Sólo que esta vez, con la figura de Álvaro Uribe Vélez y su cuenta de Twitter situada en medio de las candidaturas, muchos colombianos llegan a las urnas pensando más en votar en favor o en contra de la influencia del exmandatario que por los mismos aspirantes a la primera magistratura del Estado. Y la pugna verbal entre Juan Manuel Santos y Óscar Iván Zuluaga —exacerbada por los escándalos judiciales, las mutuas acusaciones o las cuentas de cobro de su pasado común— ha contribuido a esta tensa encrucijada.

Una cerrada confrontación política con dos antecedentes: las elecciones legislativas del 9 de marzo, donde los partidarios de la Unidad Nacional del presidente Santos ganaron por exigua ventaja al Centro Democrático de Uribe, y la primera vuelta presidencial del 25 de mayo, en la que Zuluaga derrotó por estrecho margen la candidatura reeleccionista. Con una victoria por bando, la de hoy promete ser una reñida final por la jefatura del Estado, sin que por ello cese la disputa.

Con techos electorales previsibles en ambas campañas, la diferencia pueden hacerla los aliados de las últimas tres semanas. El presidente candidato con el respaldo de la izquierda democrática y de vastos sectores de opinión que apoyan su decisión de buscar una salida negociada a la guerra del Estado contra las Farc y el Eln, y el aspirante del Centro Democrático con el apoyo de los conservadores que estuvieron con Marta Lucía Ramírez y de aquellos sectores que creen en el inamovible de la seguridad uribista.

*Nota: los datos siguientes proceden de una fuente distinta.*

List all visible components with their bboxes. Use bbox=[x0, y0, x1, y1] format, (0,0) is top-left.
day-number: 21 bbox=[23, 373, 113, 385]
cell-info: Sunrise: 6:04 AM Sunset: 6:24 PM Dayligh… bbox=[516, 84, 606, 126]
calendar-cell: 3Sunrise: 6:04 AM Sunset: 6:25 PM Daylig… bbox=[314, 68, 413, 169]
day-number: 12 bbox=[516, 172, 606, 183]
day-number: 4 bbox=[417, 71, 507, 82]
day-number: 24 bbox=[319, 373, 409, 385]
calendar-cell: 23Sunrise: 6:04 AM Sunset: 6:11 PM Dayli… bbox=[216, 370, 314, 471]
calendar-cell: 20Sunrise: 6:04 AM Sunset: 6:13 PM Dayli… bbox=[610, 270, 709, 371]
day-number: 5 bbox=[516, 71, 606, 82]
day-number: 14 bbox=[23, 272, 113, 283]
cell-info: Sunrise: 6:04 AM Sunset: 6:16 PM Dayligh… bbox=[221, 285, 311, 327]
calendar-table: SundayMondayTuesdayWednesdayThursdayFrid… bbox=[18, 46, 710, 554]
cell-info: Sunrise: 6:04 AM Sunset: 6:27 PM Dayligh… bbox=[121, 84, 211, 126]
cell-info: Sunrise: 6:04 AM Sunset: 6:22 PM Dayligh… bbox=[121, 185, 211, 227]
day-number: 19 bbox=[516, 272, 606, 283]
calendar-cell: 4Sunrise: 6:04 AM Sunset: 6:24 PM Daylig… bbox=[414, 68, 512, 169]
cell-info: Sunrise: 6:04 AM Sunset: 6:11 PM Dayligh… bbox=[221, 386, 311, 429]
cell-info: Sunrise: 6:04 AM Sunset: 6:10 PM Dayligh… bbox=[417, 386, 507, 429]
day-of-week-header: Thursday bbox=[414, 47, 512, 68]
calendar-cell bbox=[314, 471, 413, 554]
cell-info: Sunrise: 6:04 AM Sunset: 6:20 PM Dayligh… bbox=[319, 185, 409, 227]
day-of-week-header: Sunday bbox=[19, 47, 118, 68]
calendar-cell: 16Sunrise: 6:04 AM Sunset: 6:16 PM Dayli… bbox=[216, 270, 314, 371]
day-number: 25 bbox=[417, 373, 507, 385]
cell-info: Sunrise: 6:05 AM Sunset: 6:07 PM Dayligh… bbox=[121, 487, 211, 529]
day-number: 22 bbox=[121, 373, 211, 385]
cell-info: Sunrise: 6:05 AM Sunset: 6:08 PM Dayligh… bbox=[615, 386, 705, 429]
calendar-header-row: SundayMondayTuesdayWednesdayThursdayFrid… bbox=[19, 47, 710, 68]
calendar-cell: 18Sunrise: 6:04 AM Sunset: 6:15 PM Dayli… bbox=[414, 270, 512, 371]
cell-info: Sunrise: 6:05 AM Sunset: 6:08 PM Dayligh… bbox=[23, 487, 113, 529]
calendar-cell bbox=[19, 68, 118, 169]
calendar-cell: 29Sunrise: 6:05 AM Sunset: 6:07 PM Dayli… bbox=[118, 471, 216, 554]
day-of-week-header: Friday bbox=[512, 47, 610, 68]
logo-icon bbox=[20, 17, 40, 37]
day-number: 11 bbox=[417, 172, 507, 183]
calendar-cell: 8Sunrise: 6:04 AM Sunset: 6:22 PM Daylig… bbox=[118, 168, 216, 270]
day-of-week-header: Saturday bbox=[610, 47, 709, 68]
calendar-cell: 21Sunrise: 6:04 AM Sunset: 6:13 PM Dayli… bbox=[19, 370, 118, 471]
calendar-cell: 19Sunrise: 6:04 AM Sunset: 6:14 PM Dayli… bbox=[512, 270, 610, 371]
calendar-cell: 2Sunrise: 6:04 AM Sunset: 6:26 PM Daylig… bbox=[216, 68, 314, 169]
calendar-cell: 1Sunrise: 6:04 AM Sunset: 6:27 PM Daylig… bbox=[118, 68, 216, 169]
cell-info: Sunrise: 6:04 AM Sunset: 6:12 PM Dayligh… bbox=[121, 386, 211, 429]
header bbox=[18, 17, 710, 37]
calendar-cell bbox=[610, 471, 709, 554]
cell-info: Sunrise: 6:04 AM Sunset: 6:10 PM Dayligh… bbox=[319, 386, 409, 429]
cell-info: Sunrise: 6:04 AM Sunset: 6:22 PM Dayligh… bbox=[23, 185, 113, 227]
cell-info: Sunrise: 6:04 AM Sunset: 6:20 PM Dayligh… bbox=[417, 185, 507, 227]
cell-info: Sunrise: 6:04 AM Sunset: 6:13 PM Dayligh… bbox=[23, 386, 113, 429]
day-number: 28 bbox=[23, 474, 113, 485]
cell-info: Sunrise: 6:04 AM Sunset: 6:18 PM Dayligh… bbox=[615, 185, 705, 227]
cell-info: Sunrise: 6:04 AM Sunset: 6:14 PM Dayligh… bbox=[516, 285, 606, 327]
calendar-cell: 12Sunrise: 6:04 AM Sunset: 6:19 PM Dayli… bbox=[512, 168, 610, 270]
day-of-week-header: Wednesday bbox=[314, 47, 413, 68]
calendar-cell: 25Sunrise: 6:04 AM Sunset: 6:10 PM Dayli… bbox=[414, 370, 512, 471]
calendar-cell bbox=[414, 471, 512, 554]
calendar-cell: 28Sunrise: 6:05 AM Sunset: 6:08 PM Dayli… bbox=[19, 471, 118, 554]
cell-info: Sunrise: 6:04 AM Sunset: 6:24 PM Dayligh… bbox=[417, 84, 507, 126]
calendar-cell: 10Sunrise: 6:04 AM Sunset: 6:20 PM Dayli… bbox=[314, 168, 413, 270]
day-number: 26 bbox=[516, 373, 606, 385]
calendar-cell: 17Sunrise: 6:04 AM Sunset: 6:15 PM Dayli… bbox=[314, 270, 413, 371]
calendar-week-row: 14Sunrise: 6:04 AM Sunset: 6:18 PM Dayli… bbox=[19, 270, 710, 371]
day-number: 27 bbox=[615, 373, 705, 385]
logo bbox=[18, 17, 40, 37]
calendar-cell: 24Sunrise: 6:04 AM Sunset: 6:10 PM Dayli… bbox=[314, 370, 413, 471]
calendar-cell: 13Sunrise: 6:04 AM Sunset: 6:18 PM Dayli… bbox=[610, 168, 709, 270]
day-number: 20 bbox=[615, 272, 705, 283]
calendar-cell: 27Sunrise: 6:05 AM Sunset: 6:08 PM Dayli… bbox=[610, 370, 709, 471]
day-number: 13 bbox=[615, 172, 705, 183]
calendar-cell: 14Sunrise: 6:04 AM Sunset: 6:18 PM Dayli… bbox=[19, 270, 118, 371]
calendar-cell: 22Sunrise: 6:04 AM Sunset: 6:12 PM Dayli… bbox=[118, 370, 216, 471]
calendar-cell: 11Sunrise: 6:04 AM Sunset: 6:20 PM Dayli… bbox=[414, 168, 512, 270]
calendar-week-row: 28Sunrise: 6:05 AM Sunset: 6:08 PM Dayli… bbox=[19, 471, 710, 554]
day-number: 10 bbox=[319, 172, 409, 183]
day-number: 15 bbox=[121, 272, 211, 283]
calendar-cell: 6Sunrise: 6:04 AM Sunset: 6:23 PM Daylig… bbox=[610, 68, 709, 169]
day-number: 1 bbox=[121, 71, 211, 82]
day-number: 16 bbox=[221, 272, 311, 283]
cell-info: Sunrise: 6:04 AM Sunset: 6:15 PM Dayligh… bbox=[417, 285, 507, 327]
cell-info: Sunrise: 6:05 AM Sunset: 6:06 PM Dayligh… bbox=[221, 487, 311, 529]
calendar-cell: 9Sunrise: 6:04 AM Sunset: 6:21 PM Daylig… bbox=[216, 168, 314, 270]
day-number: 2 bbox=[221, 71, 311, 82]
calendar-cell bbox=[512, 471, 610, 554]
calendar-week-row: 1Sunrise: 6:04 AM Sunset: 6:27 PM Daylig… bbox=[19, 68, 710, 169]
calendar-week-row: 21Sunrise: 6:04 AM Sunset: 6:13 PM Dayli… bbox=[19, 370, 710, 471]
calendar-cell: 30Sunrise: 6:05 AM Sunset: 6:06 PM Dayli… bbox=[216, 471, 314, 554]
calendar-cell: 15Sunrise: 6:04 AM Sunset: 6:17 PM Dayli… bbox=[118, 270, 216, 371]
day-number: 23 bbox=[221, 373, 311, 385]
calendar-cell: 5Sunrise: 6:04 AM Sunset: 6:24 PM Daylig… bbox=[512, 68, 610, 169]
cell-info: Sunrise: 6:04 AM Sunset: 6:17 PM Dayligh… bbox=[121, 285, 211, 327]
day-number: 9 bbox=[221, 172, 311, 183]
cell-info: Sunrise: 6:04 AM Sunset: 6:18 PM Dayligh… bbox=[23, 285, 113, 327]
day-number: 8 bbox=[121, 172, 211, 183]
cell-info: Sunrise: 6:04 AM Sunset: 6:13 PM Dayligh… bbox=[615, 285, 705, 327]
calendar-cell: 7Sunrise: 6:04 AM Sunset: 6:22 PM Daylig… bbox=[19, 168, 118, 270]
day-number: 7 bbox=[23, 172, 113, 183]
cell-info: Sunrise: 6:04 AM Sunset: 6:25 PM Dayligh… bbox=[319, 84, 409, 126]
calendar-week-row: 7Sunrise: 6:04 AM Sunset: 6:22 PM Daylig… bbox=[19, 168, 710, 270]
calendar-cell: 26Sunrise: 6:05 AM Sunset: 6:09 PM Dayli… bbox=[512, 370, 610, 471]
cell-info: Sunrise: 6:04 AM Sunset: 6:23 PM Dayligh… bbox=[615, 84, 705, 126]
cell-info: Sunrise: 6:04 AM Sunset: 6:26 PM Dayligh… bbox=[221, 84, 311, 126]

El otro factor que puede determinar el rumbo es el de las maquinarias políticas. En la primera vuelta, el presidente Santos tuvo mayorías en la región Caribe y la zona Pacífica, mientras que Zuluaga ganó en el centro del país, en especial en Antioquia y el Eje Cafetero. El palo de la jornada fue su apretada victoria en Bogotá. Las mutuas intenciones de revertir este balance electoral representan hoy la máxima incógnita, basados en la exigencia plena de los cacicazgos políticos de ambas campañas.

En síntesis, como no sucedía desde tiempo atrás, el debate por la Presidencia para el cuatrienio 2014-2018 promete desenlace por “voto finish”. Con certeza, el caudal electoral va a crecer y, sin duda, el 60% de abstencionistas de los comicios del 25 de mayo será determinante. ¿Ganará la opción reeleccionista de Santos y su giro hacia la solución negociada del conflicto apartándose de la ortodoxia uribista? ¿O triunfará la propuesta de Zuluaga y el retorno sin esguinces a la seguridad democrática? El día D ha llegado. La verdadera encuesta está por verse.